What is expected:
The finished copy should hold every entry exactly as given, and no pictures.

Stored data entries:
'''

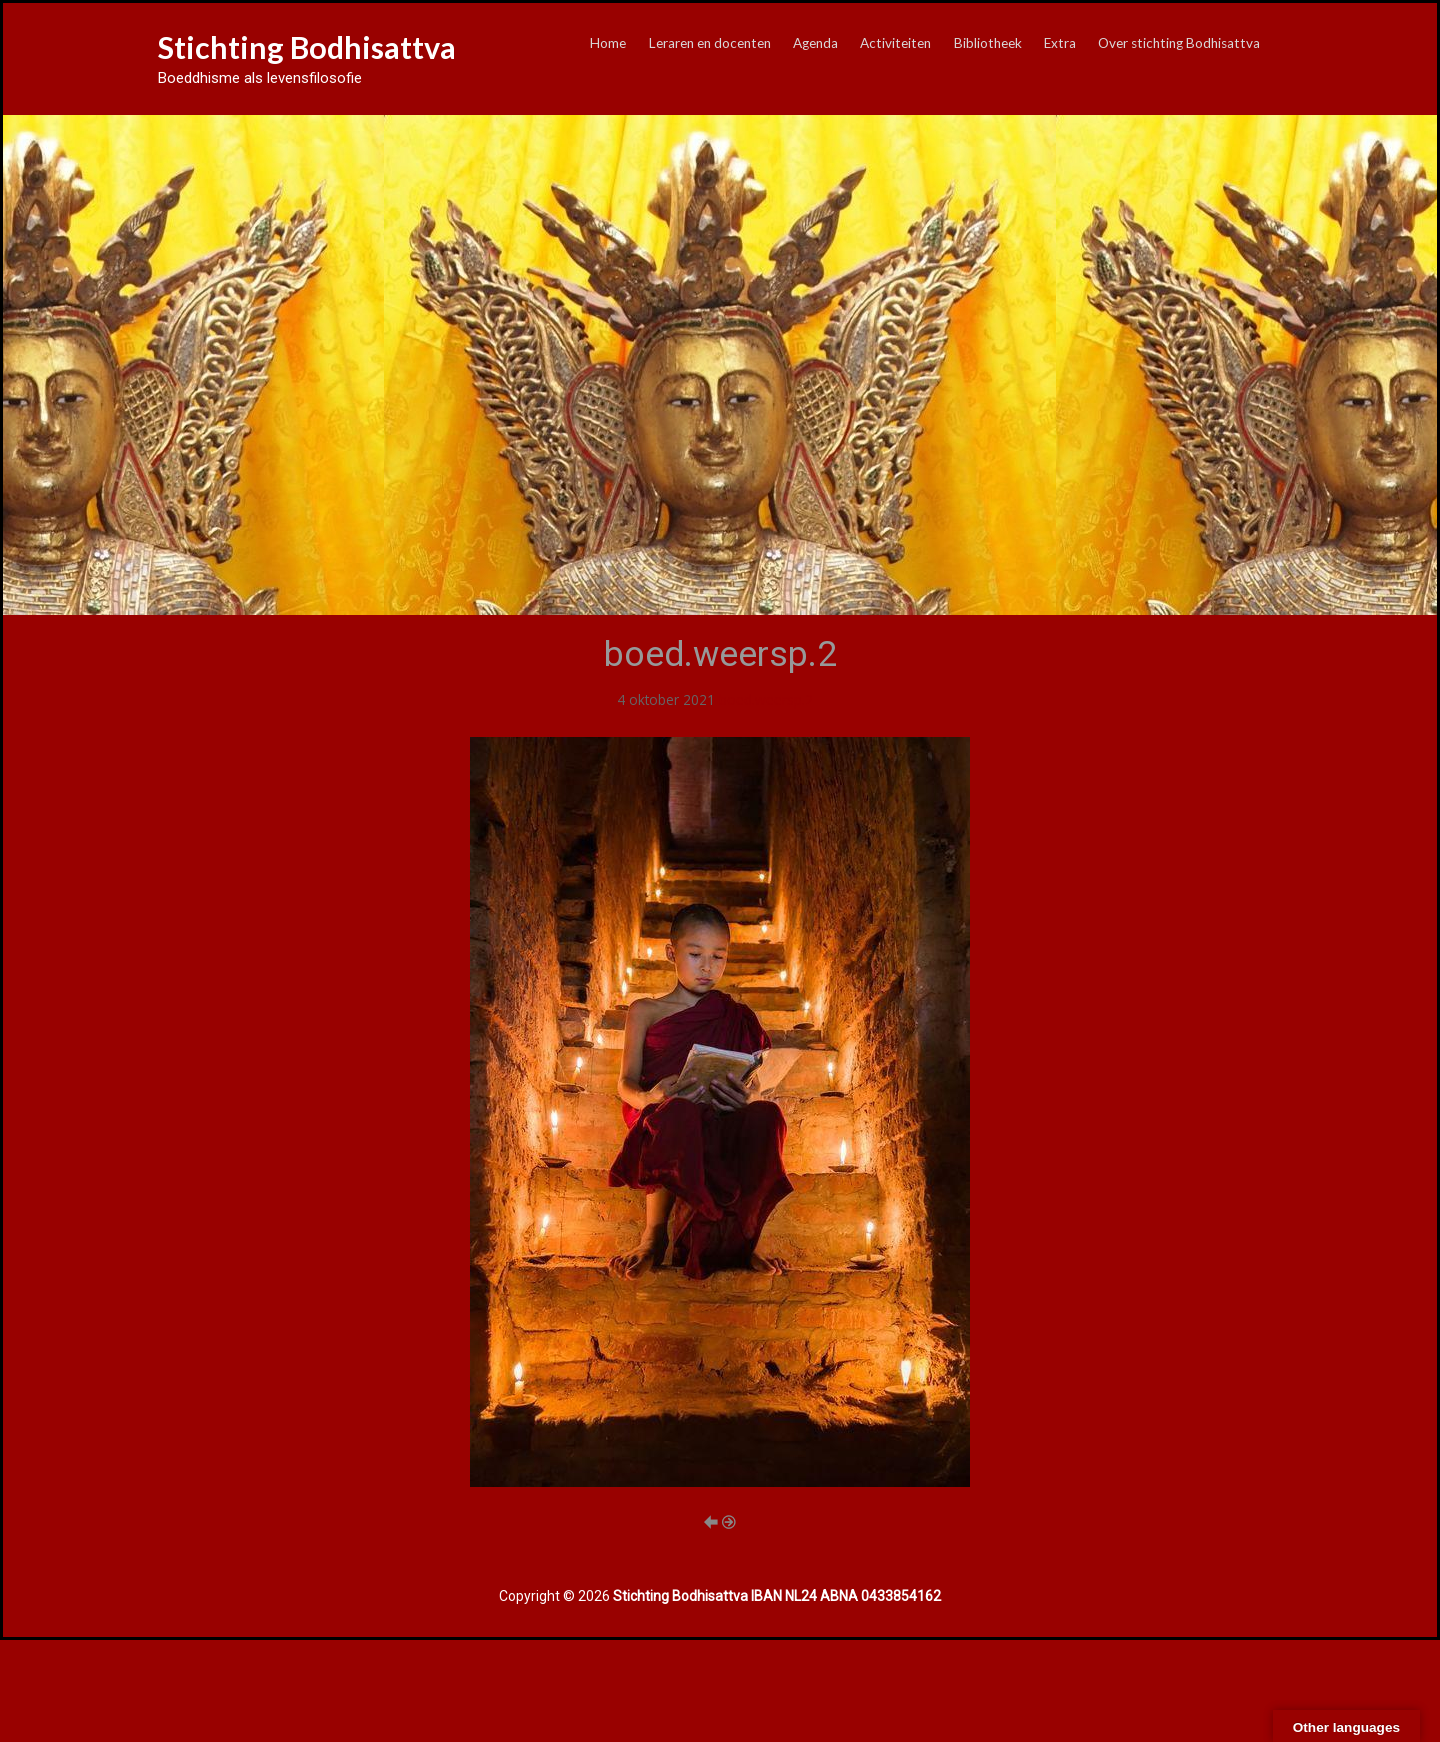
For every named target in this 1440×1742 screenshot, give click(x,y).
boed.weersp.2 (766, 699)
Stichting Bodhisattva (307, 47)
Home (608, 43)
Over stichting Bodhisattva (1179, 43)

'''

Exercise result:
For every named target in this 1440×1742 screenshot, give click(x,y).
boed.weersp.2 (766, 699)
Stichting Bodhisattva (307, 47)
Home (608, 43)
Over stichting Bodhisattva (1179, 43)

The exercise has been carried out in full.